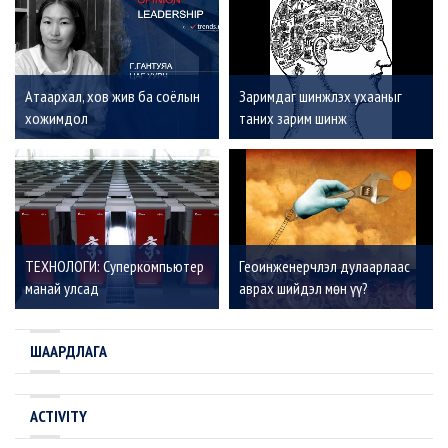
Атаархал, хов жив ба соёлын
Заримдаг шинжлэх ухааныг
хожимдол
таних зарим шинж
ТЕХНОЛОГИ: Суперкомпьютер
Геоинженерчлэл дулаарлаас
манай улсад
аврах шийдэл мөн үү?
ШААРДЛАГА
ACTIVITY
* * *
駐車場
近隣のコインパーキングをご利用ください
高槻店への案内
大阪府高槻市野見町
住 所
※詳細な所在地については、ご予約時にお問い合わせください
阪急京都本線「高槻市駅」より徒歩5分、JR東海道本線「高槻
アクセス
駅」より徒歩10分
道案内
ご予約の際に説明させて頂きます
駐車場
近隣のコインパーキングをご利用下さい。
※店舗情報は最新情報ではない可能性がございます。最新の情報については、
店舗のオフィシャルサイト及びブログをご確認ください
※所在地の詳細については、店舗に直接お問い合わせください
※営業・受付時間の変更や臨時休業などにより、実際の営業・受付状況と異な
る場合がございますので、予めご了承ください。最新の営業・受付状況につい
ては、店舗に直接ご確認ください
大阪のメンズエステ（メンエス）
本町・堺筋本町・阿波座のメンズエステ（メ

**ASSIGNMENT**: Your task is to retype the entries verbatim, starting with the line that holds "る場合がございますので、予めご了承ください。最新の営業・受付状況につい" and stopping after the line that holds "本町・堺筋本町・阿波座のメンズエステ（メ".

**TASK RESPONSE**:
る場合がございますので、予めご了承ください。最新の営業・受付状況につい
ては、店舗に直接ご確認ください
大阪のメンズエステ（メンエス）
本町・堺筋本町・阿波座のメンズエステ（メ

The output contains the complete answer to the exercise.